Every call to receive is just qdiscDequeue on that EndPoints QDisc. Whenever an event arises from a socket, qdiscEnqueue is called with the relevant metadata in the same thread that reads from the socket. You can be clever about when to block here, so as to control network ingress. This applies also to loopback connections (an EndPoint connects to itself), in which case blocking on the enqueue would only block some thread in your program rather than some chatty network peer. The Event which is to be enqueued is given to qdiscEnqueue so that the QDisc can know about open connections, their identifiers and peer addresses, etc.

Constructors

QDisc 

Fields

  • qdiscDequeue :: IO t

    Dequeue an event.

  • qdiscEnqueue :: EndPointAddress -> Event -> t -> IO ()

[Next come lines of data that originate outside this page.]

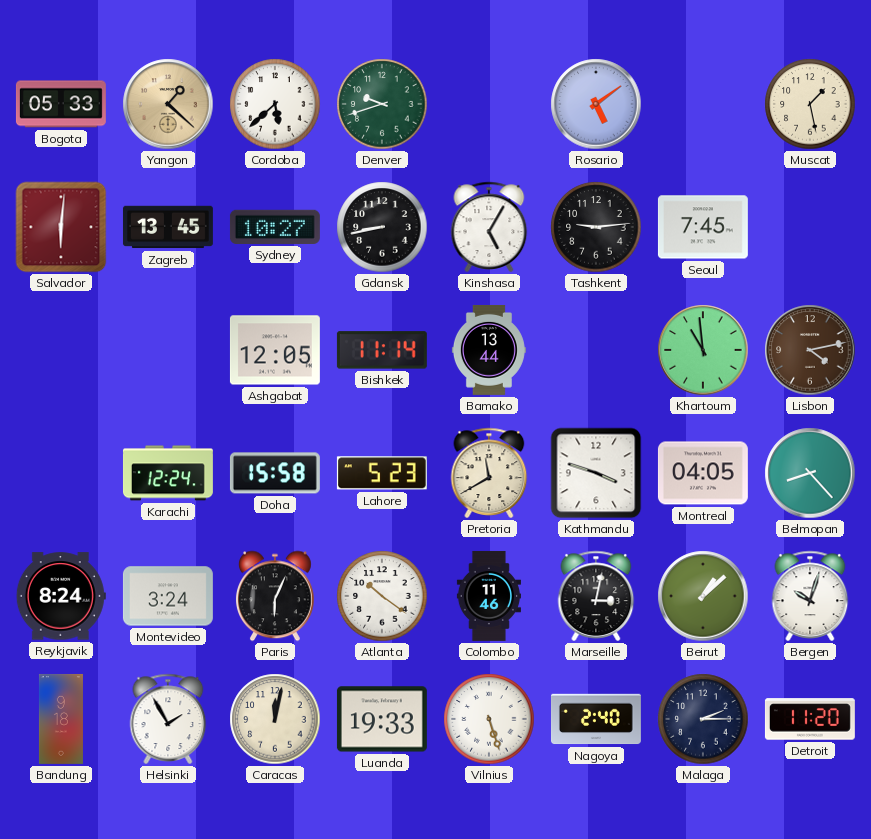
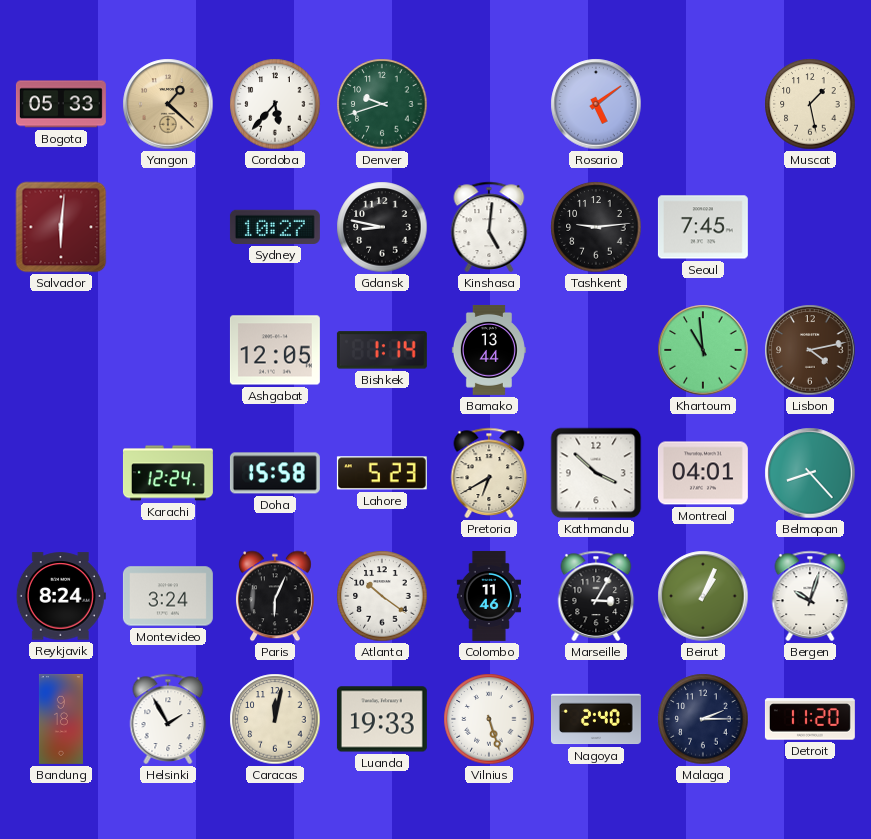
Cordoba: 5:38 -> 5:37
Zagreb: 13:45 -> none
Gdansk: 8:43 -> 8:47
Kinshasa: 5:05 -> 5:01
Bishkek: 11:14 -> 1:14
Pretoria: 11:40 -> 6:40
Kathmandu: 3:48 -> 3:52
Montreal: 04:05 -> 04:01
Marseille: 3:02 -> 3:05
Beirut: 1:08 -> 1:04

    qdiscEnqueue ep ev t enqueues and event t, originated from the given remote endpoint ep and with data ev.

    ep might be the local endpoint if it relates to a self-connection.

    ev might be in practice the value given as t. It is passed in the abstract form t to enforce it is dequeued unmodified, but the QDisc implementation can still observe the concrete form ev to make prioritization decisions.

simpleUnboundedQDisc :: forall t. IO (QDisc t) Source #

A very simple QDisc backed by an unbounded channel.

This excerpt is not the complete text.